WHAT THE TASK ASKS => Nothing but the lines from the one with "schweren Elektrogeräten und Möbeln machen." down to the one with "diverser Gegenstände aus ihrem Haushalt zu" should be returned, exactly and with both ends included, from the material below.
START TASK MATERIAL
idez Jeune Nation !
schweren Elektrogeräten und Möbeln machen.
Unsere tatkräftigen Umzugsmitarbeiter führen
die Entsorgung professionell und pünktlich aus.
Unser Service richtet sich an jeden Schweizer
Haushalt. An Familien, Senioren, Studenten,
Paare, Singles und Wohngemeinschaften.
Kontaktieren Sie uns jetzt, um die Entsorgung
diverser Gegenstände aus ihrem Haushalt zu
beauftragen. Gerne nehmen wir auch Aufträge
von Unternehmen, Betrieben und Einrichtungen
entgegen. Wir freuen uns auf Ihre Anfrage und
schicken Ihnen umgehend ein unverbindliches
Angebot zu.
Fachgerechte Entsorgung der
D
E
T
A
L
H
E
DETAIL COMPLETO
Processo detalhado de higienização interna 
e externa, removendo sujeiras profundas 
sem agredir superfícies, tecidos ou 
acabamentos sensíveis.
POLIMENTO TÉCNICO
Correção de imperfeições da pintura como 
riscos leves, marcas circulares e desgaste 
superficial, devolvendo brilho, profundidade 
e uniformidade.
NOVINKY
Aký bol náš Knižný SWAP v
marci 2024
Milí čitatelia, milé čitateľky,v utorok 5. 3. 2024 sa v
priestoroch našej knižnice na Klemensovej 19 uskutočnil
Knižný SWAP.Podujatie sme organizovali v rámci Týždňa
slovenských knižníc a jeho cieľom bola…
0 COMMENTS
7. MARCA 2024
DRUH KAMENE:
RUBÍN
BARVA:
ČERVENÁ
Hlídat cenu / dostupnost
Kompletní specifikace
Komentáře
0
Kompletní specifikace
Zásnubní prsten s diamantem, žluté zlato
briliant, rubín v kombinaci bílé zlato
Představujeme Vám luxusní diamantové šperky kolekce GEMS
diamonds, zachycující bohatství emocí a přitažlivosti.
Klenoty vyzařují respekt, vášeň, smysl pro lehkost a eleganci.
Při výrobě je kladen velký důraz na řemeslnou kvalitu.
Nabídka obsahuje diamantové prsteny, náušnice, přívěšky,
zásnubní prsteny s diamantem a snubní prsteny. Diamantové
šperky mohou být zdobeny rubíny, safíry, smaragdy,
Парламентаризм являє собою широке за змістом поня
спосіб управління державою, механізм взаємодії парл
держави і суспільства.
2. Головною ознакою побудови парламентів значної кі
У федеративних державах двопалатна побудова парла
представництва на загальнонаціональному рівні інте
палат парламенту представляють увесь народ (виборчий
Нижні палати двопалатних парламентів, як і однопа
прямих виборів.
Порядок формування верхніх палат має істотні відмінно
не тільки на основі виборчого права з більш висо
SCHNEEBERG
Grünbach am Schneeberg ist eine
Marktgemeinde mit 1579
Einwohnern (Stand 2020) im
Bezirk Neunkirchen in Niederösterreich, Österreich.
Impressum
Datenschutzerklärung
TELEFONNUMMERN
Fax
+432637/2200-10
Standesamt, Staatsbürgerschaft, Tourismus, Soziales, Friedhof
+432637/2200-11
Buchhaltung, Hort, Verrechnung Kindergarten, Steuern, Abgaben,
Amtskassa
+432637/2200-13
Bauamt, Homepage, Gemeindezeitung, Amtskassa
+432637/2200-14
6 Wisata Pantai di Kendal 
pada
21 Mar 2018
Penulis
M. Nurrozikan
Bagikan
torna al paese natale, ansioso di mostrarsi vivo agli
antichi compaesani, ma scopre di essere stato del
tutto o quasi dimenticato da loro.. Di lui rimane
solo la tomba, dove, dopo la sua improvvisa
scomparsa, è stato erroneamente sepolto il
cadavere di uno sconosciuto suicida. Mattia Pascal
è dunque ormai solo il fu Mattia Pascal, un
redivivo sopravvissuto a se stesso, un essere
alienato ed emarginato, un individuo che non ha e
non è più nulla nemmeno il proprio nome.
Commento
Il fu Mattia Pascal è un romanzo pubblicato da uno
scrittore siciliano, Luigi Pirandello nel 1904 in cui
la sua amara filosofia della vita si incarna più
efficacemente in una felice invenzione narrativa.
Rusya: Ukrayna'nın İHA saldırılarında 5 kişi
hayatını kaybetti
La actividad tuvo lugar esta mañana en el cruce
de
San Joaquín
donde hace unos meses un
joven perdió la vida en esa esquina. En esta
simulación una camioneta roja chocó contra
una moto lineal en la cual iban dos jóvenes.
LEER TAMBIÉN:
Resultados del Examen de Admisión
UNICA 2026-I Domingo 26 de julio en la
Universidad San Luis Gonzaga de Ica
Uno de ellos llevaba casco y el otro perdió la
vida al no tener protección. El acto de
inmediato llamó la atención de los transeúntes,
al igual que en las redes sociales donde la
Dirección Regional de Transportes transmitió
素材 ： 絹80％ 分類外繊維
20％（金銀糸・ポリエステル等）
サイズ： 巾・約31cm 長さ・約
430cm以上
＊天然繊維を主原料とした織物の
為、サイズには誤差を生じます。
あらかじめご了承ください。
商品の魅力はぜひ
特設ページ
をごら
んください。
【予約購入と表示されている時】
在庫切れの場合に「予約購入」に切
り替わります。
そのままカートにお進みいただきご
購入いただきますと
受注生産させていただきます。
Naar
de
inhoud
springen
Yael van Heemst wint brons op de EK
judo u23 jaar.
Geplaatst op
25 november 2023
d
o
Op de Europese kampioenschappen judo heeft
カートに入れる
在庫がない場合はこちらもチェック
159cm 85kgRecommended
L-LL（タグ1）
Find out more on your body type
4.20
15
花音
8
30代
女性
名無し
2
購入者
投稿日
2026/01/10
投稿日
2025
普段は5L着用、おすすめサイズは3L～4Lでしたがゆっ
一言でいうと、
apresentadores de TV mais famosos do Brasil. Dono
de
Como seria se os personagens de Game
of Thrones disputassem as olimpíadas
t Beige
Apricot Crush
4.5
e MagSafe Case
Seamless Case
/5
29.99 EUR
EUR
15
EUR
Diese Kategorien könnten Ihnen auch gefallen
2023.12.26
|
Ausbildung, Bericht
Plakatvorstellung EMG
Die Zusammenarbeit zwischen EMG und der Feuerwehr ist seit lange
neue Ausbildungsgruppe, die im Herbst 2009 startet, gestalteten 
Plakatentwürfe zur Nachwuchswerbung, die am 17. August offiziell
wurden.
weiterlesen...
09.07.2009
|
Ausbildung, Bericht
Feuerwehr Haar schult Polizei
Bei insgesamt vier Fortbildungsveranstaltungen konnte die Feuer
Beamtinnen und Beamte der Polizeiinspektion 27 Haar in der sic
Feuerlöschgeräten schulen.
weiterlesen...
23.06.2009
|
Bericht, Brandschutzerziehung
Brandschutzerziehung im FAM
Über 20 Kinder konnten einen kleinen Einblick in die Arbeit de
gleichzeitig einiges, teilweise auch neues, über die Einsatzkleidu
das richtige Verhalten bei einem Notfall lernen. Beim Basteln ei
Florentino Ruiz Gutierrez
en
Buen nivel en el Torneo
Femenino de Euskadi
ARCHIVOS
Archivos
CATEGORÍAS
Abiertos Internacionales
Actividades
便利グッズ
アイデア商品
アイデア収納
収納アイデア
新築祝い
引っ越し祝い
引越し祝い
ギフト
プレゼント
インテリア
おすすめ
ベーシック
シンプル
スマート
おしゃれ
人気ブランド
END TASK MATERIAL
TASK SOLUTION =>
schweren Elektrogeräten und Möbeln machen.
Unsere tatkräftigen Umzugsmitarbeiter führen
die Entsorgung professionell und pünktlich aus.
Unser Service richtet sich an jeden Schweizer
Haushalt. An Familien, Senioren, Studenten,
Paare, Singles und Wohngemeinschaften.
Kontaktieren Sie uns jetzt, um die Entsorgung
diverser Gegenstände aus ihrem Haushalt zu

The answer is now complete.